Romanın yazım tekniğinden bahsetmek gerekirse, zamanlar arasında gidip gelmesi romana hareket katmış ve ilk kez bu kadar rahat geçişler yapan bir kitap okuduğumu da rahatlıkla söyleyebilirim. Genelde kopukluklar oluşturan ve ayrıca dikkat sarfetmenize neden olan bu durum, kitapta doğal bir şekilde gelişiyor ve normal okuyuşunuzu aksatmıyor. Dili de akıcı olunca kitabın sayfaları hızla ilerliyor.

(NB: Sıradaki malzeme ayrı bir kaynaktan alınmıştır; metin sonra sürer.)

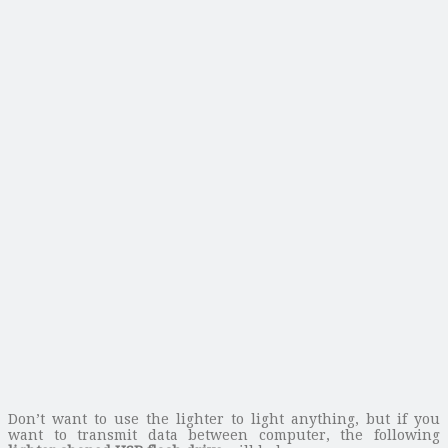
Don’t want to use the lighter to light anything, but if you
want to transmit data between computer, the following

the-prime-of-miss-jean-brodie
            
Esas kitaba dair bahsedilmesi gereken kurgunun altında yatan eleştiriler ve hissedilen ekonomik ve siyasi durumlar. Kitabın geçtiği zamanı gözünüzde daha da canlandırmanızı sağlayan bu unsurlar sayesinde 1930’lu yıllara, hemen savaş öncesindeki buhran dönemine geri dönebiliyorsunuz. İşsizlik kurgunun altında hissedilen en önemli sorun. Hatta bu sebeple Bayan Brodie’nin zaman zaman faşizmin işsizliği çözdüğünü belirten söylemlerine rastlıyoruz ve aynı şekilde kızların da öğretmenlerinin onları aynı düzen içine soktuğuna dair tespitlerini bulabiliyoruz. Aynı zamanda kadının değişimi ve toplumdaki yerine dair sorun da en az ekonomik ve siyasi konular kadar kitapta ön planda. Başta ana karakterin farklı ve değişimi sağlamaya çalışan bir kadın  ve bunu da küçük kızları yetiştirerek başaran bir öğretmen olması dikkat çeken bir unsur. Özellikle kadınların farklı iş alanlarında çalışmaya başlamaları yine değişimi gösteriyor. Hatta kitapta bu -belki de ufak bir detay olsa da- kızların kadın polis görüp bunun üzerine tartışmaları şeklinde anlatılıyor.
Sonuç olarak 1930’lu yılları yaşamak ve kadının değişimi üzerinden savaşın ayak seslerini duymak istiyorsanız tavsiye edilecek bir kitap. Üstelik sağlam kurgusu ve geçmiş, gelecek ve şimdiki an arasında hızlı geçişlerin akıcı bir dille sağlandığı roman karşı duruşun insanın kendisinde başladığını hatırlatan okunması gereken bir roman “Bayan Jean Brodie’nin Baharı”.
 
( Bayan Jean Brodie’nin Baharı, Muriel Spark, Çev: Püren Özgören, 149 s.)